I need to find a list of all the extreme points of a polytope given by a matrix relation Ax <= b, with x being non-negative. I know that 100% of the time, the polytope is non degenerate. The first solution I used was to generate a random non negative vector and run an LP with the vector being the objective function (so basically; optimizing in a random direction). This of course has many problems: take an insane amount of time and in the end I can't be sure the solution is correct.
Then I tried using the polytope toolbox; with the 'extreme' function.
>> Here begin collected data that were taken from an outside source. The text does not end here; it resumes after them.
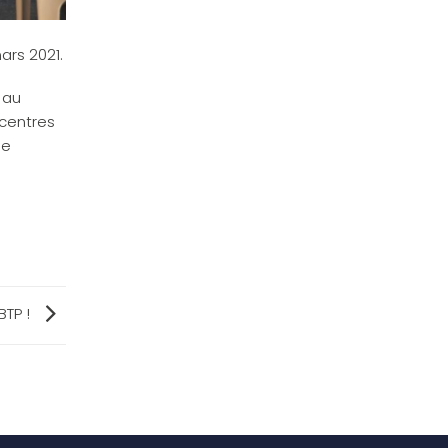
ars 2021.
 au
 centres
de
BTP !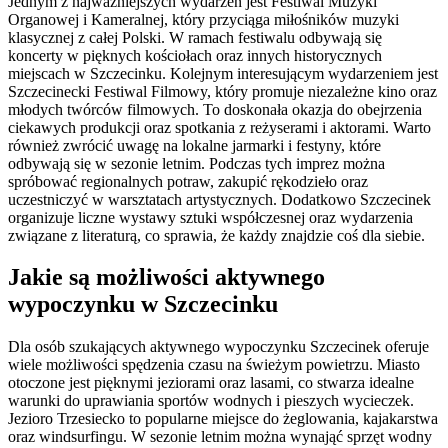
Jednym z najważniejszych wydarzeń jest Festiwal Muzyki
Organowej i Kameralnej, który przyciąga miłośników muzyki
klasycznej z całej Polski. W ramach festiwalu odbywają się
koncerty w pięknych kościołach oraz innych historycznych
miejscach w Szczecinku. Kolejnym interesującym wydarzeniem jest
Szczecinecki Festiwal Filmowy, który promuje niezależne kino oraz
młodych twórców filmowych. To doskonała okazja do obejrzenia
ciekawych produkcji oraz spotkania z reżyserami i aktorami. Warto
również zwrócić uwagę na lokalne jarmarki i festyny, które
odbywają się w sezonie letnim. Podczas tych imprez można
spróbować regionalnych potraw, zakupić rękodzieło oraz
uczestniczyć w warsztatach artystycznych. Dodatkowo Szczecinek
organizuje liczne wystawy sztuki współczesnej oraz wydarzenia
związane z literaturą, co sprawia, że każdy znajdzie coś dla siebie.
Jakie są możliwości aktywnego
wypoczynku w Szczecinku
Dla osób szukających aktywnego wypoczynku Szczecinek oferuje
wiele możliwości spędzenia czasu na świeżym powietrzu. Miasto
otoczone jest pięknymi jeziorami oraz lasami, co stwarza idealne
warunki do uprawiania sportów wodnych i pieszych wycieczek.
Jezioro Trzesiecko to popularne miejsce do żeglowania, kajakarstwa
oraz windsurfingu. W sezonie letnim można wynająć sprzęt wodny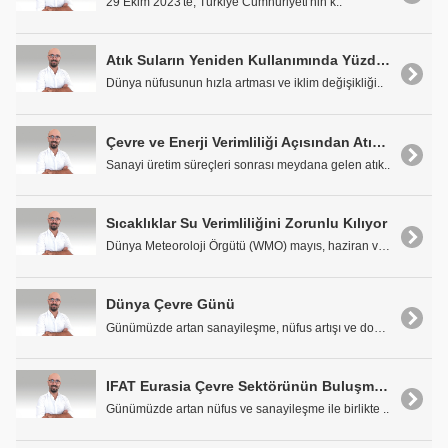
29 Ekim 2023'te, Türkiye Cumhuriyeti'nin k..
Atık Suların Yeniden Kullanımında Yüzde 5'lik Hedef Yeterli Değil
Dünya nüfusunun hızla artması ve iklim değişikliği..
Çevre ve Enerji Verimliliği Açısından Atık Suların Yeniden Kullanımı
Sanayi üretim süreçleri sonrası meydana gelen atık..
Sıcaklıklar Su Verimliliğini Zorunlu Kılıyor
Dünya Meteoroloji Örgütü (WMO) mayıs, haziran ve t..
Dünya Çevre Günü
Günümüzde artan sanayileşme, nüfus artışı ve doğal..
IFAT Eurasia Çevre Sektörünün Buluşma Noktası Oldu
Günümüzde artan nüfus ve sanayileşme ile birlikte ..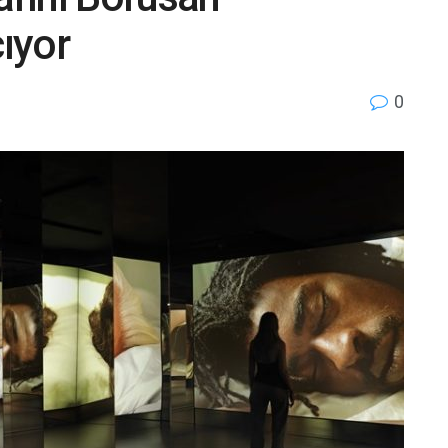
ıyor
0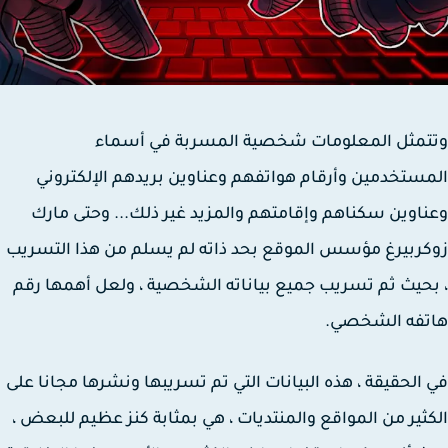
تمثل المعلومات شخصية المسربة في أسماء
ستخدمين وأرقام هواتفهم وعناوين بريدهم الإلكتروني
اوين سكناهم وإقامتهم والمزيد غير ذلك... وحتى مارك
ربيرغ مؤسس الموقع بحد ذاته لم يسلم من هذا التسريب
حيث ثم تسريب جميع بياناته الشخصية ، ولعل أهمها رقم
تفه الشخصي.
الحقيقة ، هذه البيانات التي تم تسريبها ونشرها مجانا على
ثير من المواقع والمنتديات ، هي بمثابة كنز عظيم للبعض ،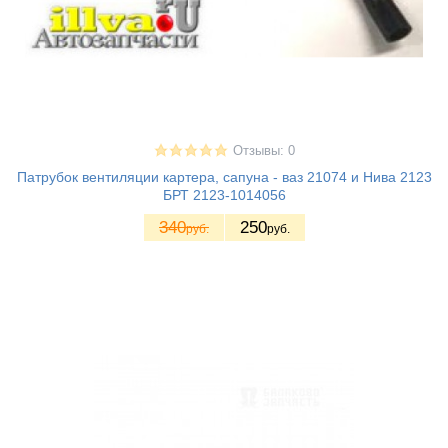
Отзывы: 0
Патрубок вентиляции картера, сапуна - ваз 21074 и Нива 2123
БРТ 2123-1014056
340
250
руб.
руб.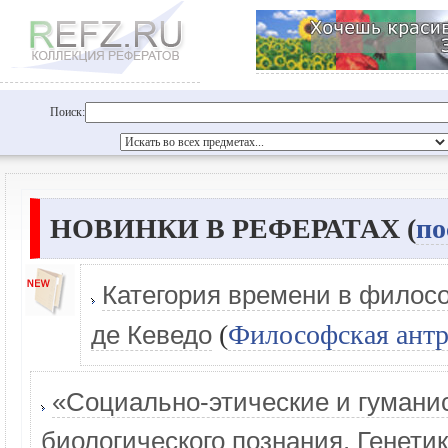
Поиск:
НОВИНКИ В РЕФЕРАТАХ (
по
Категория времени в филос
(
Философская ант
де Кеведо
«Социально-этические и гумани
биологического познания. Генети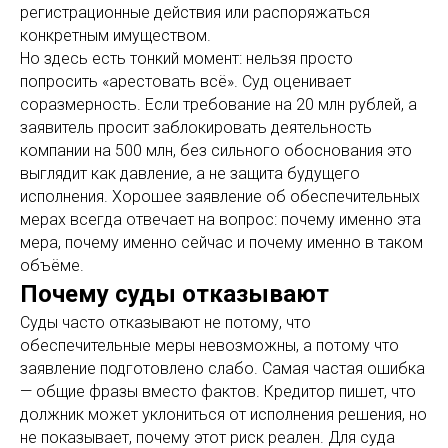
регистрационные действия или распоряжаться
конкретным имуществом.
Но здесь есть тонкий момент: нельзя просто
попросить «арестовать всё». Суд оценивает
соразмерность. Если требование на 20 млн рублей, а
заявитель просит заблокировать деятельность
компании на 500 млн, без сильного обоснования это
выглядит как давление, а не защита будущего
исполнения. Хорошее заявление об обеспечительных
мерах всегда отвечает на вопрос: почему именно эта
мера, почему именно сейчас и почему именно в таком
объёме.
Почему суды отказывают
Суды часто отказывают не потому, что
обеспечительные меры невозможны, а потому что
заявление подготовлено слабо. Самая частая ошибка
— общие фразы вместо фактов. Кредитор пишет, что
должник может уклониться от исполнения решения, но
не показывает, почему этот риск реален. Для суда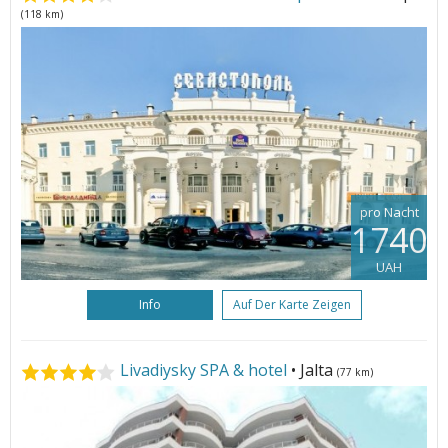
(118 km)
pro Nacht
1740
UAH
Info
Auf Der Karte Zeigen
Livadiysky SPA & hotel
• Jalta
(77 km)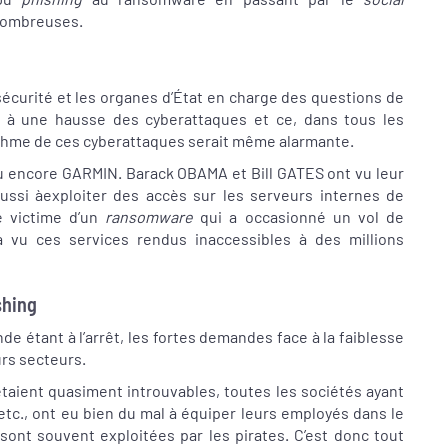
 nombreuses.
 sécurité et les organes d’État en charge des questions de
t à une hausse des cyberattaques et ce, dans tous les
thme de ces cyberattaques serait même alarmante.
 encore GARMIN. Barack OBAMA et Bill GATES ont vu leur
ssi àexploiter des accès sur les serveurs internes de
é victime d’un
ransomware
qui a occasionné un vol de
vu ces services rendus inaccessibles à des millions
ishing
de étant à l’arrêt, les fortes demandes face à la faiblesse
urs secteurs.
taient quasiment introuvables, toutes les sociétés ayant
., ont eu bien du mal à équiper leurs employés dans le
sont souvent exploitées par les pirates. C’est donc tout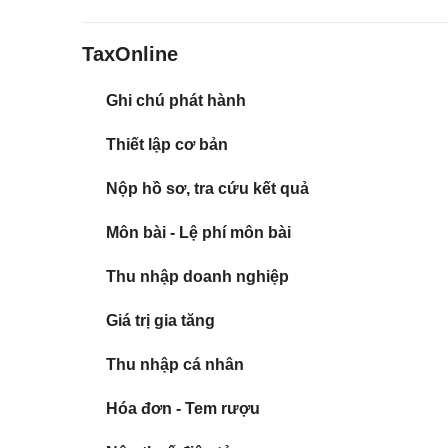
TaxOnline
Ghi chú phát hành
Thiết lập cơ bản
Nộp hồ sơ, tra cứu kết quả
Môn bài - Lệ phí môn bài
Thu nhập doanh nghiệp
Giá trị gia tăng
Thu nhập cá nhân
Hóa đơn - Tem rượu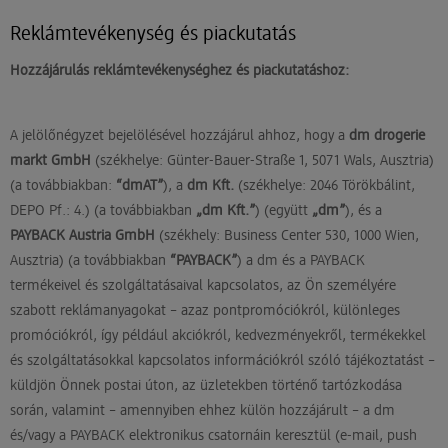
Reklámtevékenység és piackutatás
Hozzájárulás reklámtevékenységhez és piackutatáshoz:
A jelölőnégyzet bejelölésével hozzájárul ahhoz, hogy a
dm drogerie
markt GmbH
(székhelye: Günter-Bauer-Straße 1, 5071 Wals, Ausztria)
(a továbbiakban:
“dmAT”
), a
dm Kft.
(székhelye: 2046 Törökbálint,
DEPO Pf.: 4.) (a továbbiakban
„dm Kft.”
) (együtt
„dm”
), és a
PAYBACK Austria GmbH
(székhely: Business Center 530, 1000 Wien,
Ausztria) (a továbbiakban
“PAYBACK”
) a dm és a PAYBACK
termékeivel és szolgáltatásaival kapcsolatos, az Ön személyére
szabott reklámanyagokat – azaz pontpromóciókról, különleges
promóciókról, így például akciókról, kedvezményekről, termékekkel
és szolgáltatásokkal kapcsolatos információkról szóló tájékoztatást –
küldjön Önnek postai úton, az üzletekben történő tartózkodása
során, valamint – amennyiben ehhez külön hozzájárult – a dm
és/vagy a PAYBACK elektronikus csatornáin keresztül (e-mail, push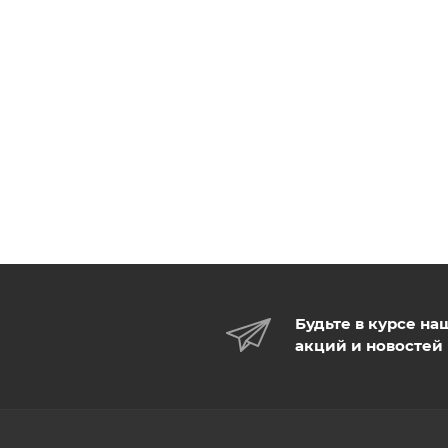
Будьте в курсе на
акций и новостей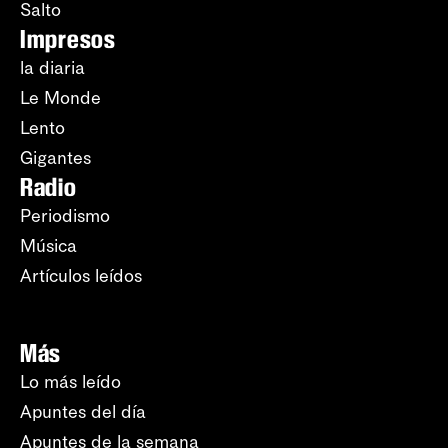
Salto
Impresos
la diaria
Le Monde
Lento
Gigantes
Radio
Periodismo
Música
Artículos leídos
Más
Lo más leído
Apuntes del día
Apuntes de la semana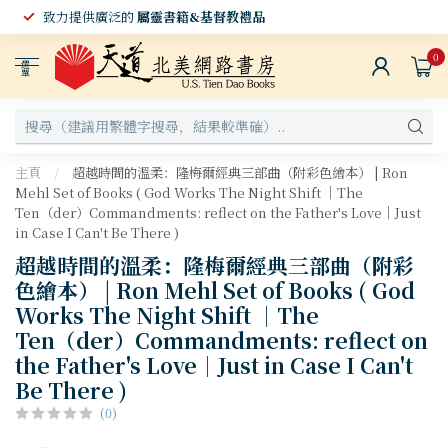
致力提供廣泛的
屬靈書籍&基督教禮品
0
選
單
主頁
/
超越時間的溫柔：隆梅爾經典三部曲（附彩色繪本） | Ron
Mehl Set of Books ( God Works The Night Shift ｜The
Ten（der）Commandments: reflect on the Father's Love｜Just
in Case I Can't Be There )
超越時間的溫柔：隆梅爾經典三部曲（附彩
色繪本） | Ron Mehl Set of Books ( God
Works The Night Shift ｜The
Ten（der）Commandments: reflect on
the Father's Love｜Just in Case I Can't
Be There )
(0)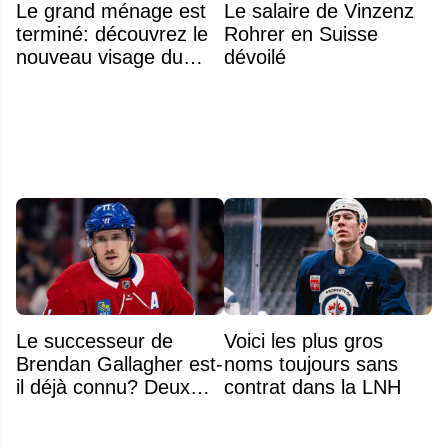
Le grand ménage est
Le salaire de Vinzenz
terminé: découvrez le
Rohrer en Suisse
nouveau visage du
dévoilé
Rocket
Le successeur de
Voici les plus gros
Brendan Gallagher est-
noms toujours sans
il déjà connu? Deux
contrat dans la LNH
noms font l'unanimité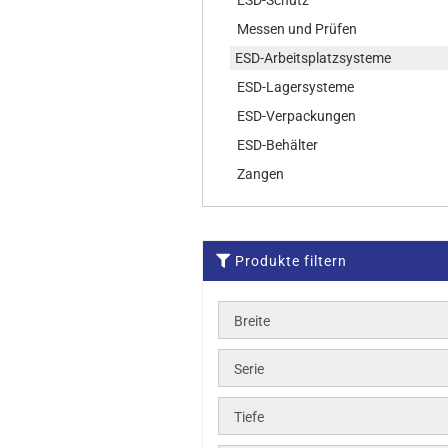
ESD-Schutz
Messen und Prüfen
ESD-Arbeitsplatzsysteme
ESD-Lagersysteme
ESD-Verpackungen
ESD-Behälter
Zangen
Produkte filtern
Breite
Serie
Tiefe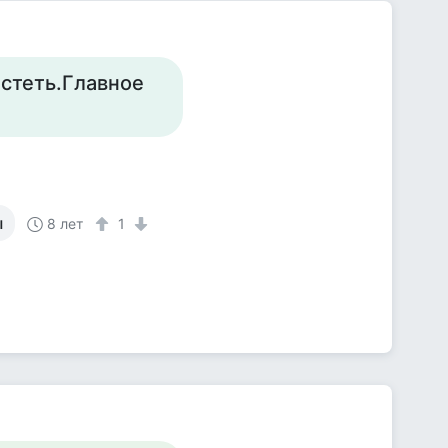
лстеть.Главное
ы
8 лет
1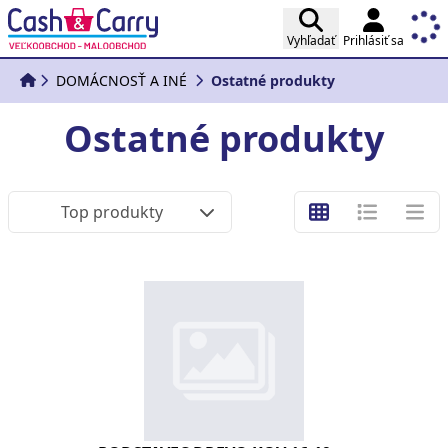
Vyhľadať
Prihlásiť sa
DOMÁCNOSŤ A INÉ
Ostatné produkty
Ostatné produkty
Top produkty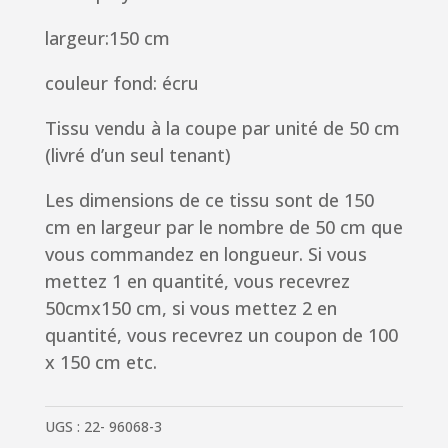
largeur:150 cm
couleur fond: écru
Tissu vendu à la coupe par unité de 50 cm
(livré d’un seul tenant)
Les dimensions de ce tissu sont de 150
cm en largeur par le nombre de 50 cm que
vous commandez en longueur. Si vous
mettez 1 en quantité, vous recevrez
50cmx150 cm, si vous mettez 2 en
quantité, vous recevrez un coupon de 100
x 150 cm etc.
UGS :
22- 96068-3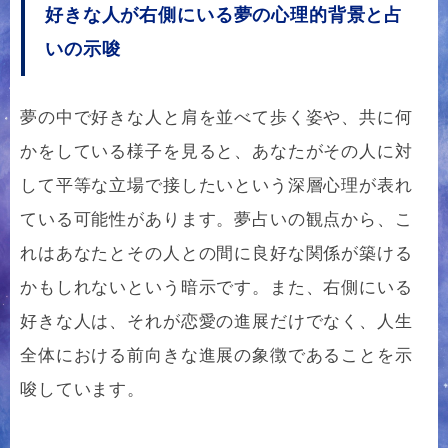
好きな人が右側にいる夢の心理的背景と占
いの示唆
夢の中で好きな人と肩を並べて歩く姿や、共に何
かをしている様子を見ると、あなたがその人に対
して平等な立場で接したいという深層心理が表れ
ている可能性があります。夢占いの観点から、こ
れはあなたとその人との間に良好な関係が築ける
かもしれないという暗示です。また、右側にいる
好きな人は、それが恋愛の進展だけでなく、人生
全体における前向きな進展の象徴であることを示
唆しています。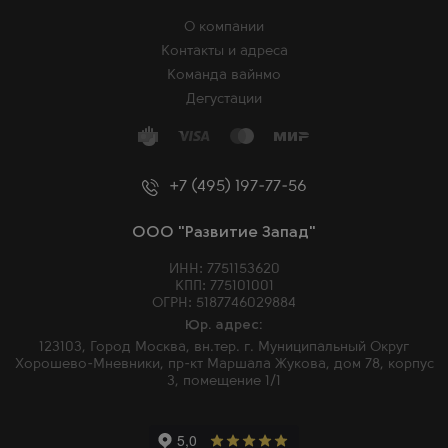
О компании
Контакты и адреса
Команда вайнмо
Дегустации
+7 (495) 197-77-56
ООО "Развитие Запад"
ИНН: 7751153620
КПП: 775101001
ОГРН: 5187746029884
Юр. адрес:
123103, Город Москва, вн.тер. г. Муниципальный Округ
Хорошево-Мневники, пр-кт Маршала Жукова, дом 78, корпус
3, помещение 1/1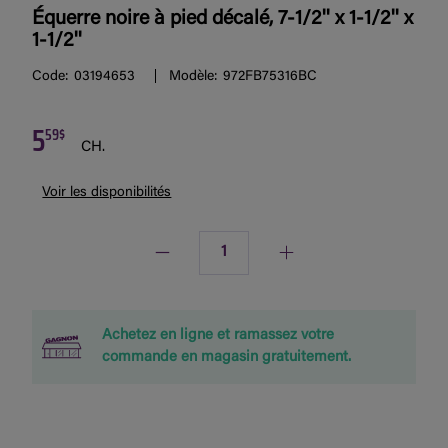
Équerre noire à pied décalé, 7-1/2'' x 1-1/2'' x
1-1/2''
Code:
03194653
Modèle:
972FB75316BC
5
59$
CH.
Voir les disponibilités
Quantité
Achetez en ligne et ramassez votre
commande en magasin gratuitement.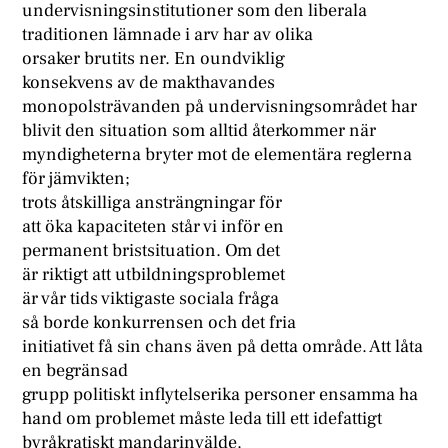
undervisningsinstitutioner som den liberala
traditionen lämnade i arv har av olika
orsaker brutits ner. En oundviklig
konsekvens av de makthavandes
monopolsträvanden på undervisningsområdet har
blivit den situation som alltid återkommer när
myndigheterna bryter mot de elementära reglerna
för jämvikten;
trots åtskilliga ansträngningar för
att öka kapaciteten står vi inför en
permanent bristsituation. Om det
är riktigt att utbildningsproblemet
är vår tids viktigaste sociala fråga
så borde konkurrensen och det fria
initiativet få sin chans även på detta område. Att låta
en begränsad
grupp politiskt inflytelserika personer ensamma ha
hand om problemet måste leda till ett idefattigt
byråkratiskt mandarinvälde.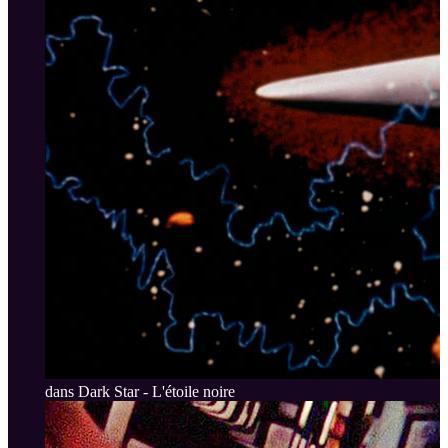
dans Dark Star - L'étoile noire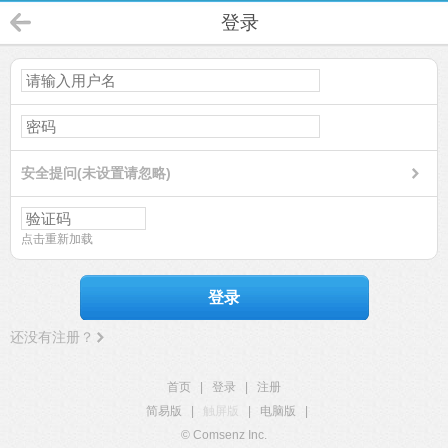
登录
安全提问(未设置请忽略)
点击重新加载
登录
还没有注册？
首页
|
登录
|
注册
简易版
|
触屏版
|
电脑版
|
© Comsenz Inc.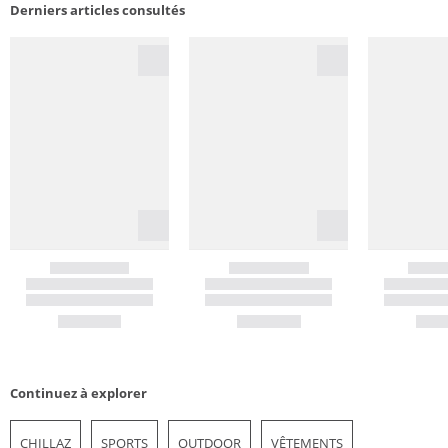
Derniers articles consultés
Continuez à explorer
CHILLAZ
SPORTS
OUTDOOR
VÊTEMENTS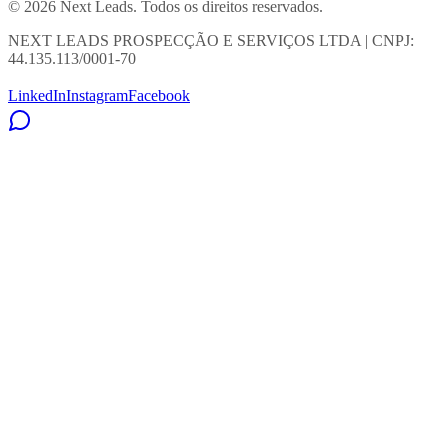
© 2026 Next Leads. Todos os direitos reservados.
NEXT LEADS PROSPECÇÃO E SERVIÇOS LTDA | CNPJ:
44.135.113/0001-70
LinkedIn
Instagram
Facebook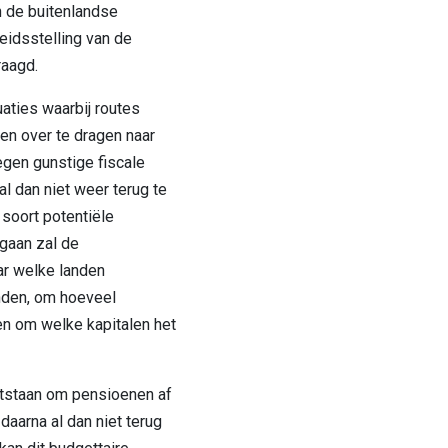
n de buitenlandse
eidsstelling van de
aagd.
uaties waarbij routes
n over te dragen naar
egen gunstige fiscale
al dan niet weer terug te
 soort potentiële
gaan zal de
ar welke landen
nden, om hoeveel
en om welke kapitalen het
ntstaan om pensioenen af
 daarna al dan niet terug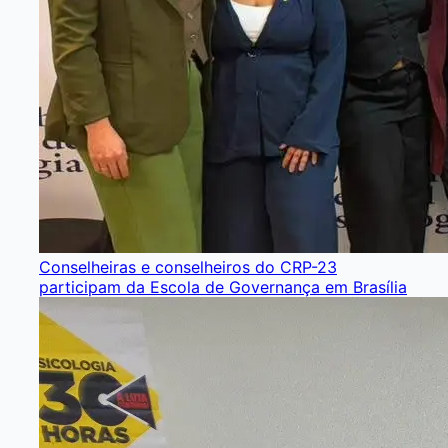
Conselheiras e conselheiros do CRP-23
participam da Escola de Governança em Brasília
I ran it on an instance I already know well:
import numpy as np
import polytope as pc
A = np.array([[0,1,0,1,0], [0,0,1,0,1], [1,0,0,0,1], [0,1,1,0,0], [1,0,0,0,0]])
K = A - A.transpose()
C = np.vstack( (K, -np.eye(5) , [1]*5)
p = pc.Polytope(C, [0]*10+[1])
print(pc.extreme(p))
The output I expect is (.5, .5, 0, 0, 0), (0, 1/3, 1/3, 1/3, 0) and (0, 0, 0, 0, 0). However, I only get a None. I saw there is an example in the repository on the use of extreme() but I don't see what I did wrong.
On a side note, if you have an other library to recommand that can solve this problem (find extremal points in polyhedras) I'd be happy to take it.
Your question is not clear (cf my comment) but you should use pycddlib. I tried and I got something close to your expectation:
import numpy as np
import cdd as pcdd
A = np.array([[0,1,0,1,0], [0,0,1,0,1], [1,0,0,0,1], [0,1,1,0,0], [1,0,0,0,0]])
K = A - A.transpose()
C = np.vstack( (K, -np.eye(5), [1]*5) )
b = [[0]]*10 + [[1]]
M = np.hstack( (b, -C) )
mat = pcdd.Matrix(M, linear=False, number_type="fraction")
mat.rep_type = pcdd.RepType.INEQUALITY
poly = pcdd.Polyhedron(mat)
ext = poly.get_generators()
print(ext)
which gives:
1 1/3 0 1/3 1/3 0
1 0 0 0 1/2 1/2
1 0 0 0 0 0
A "1" in the first column means the row represents an extreme point.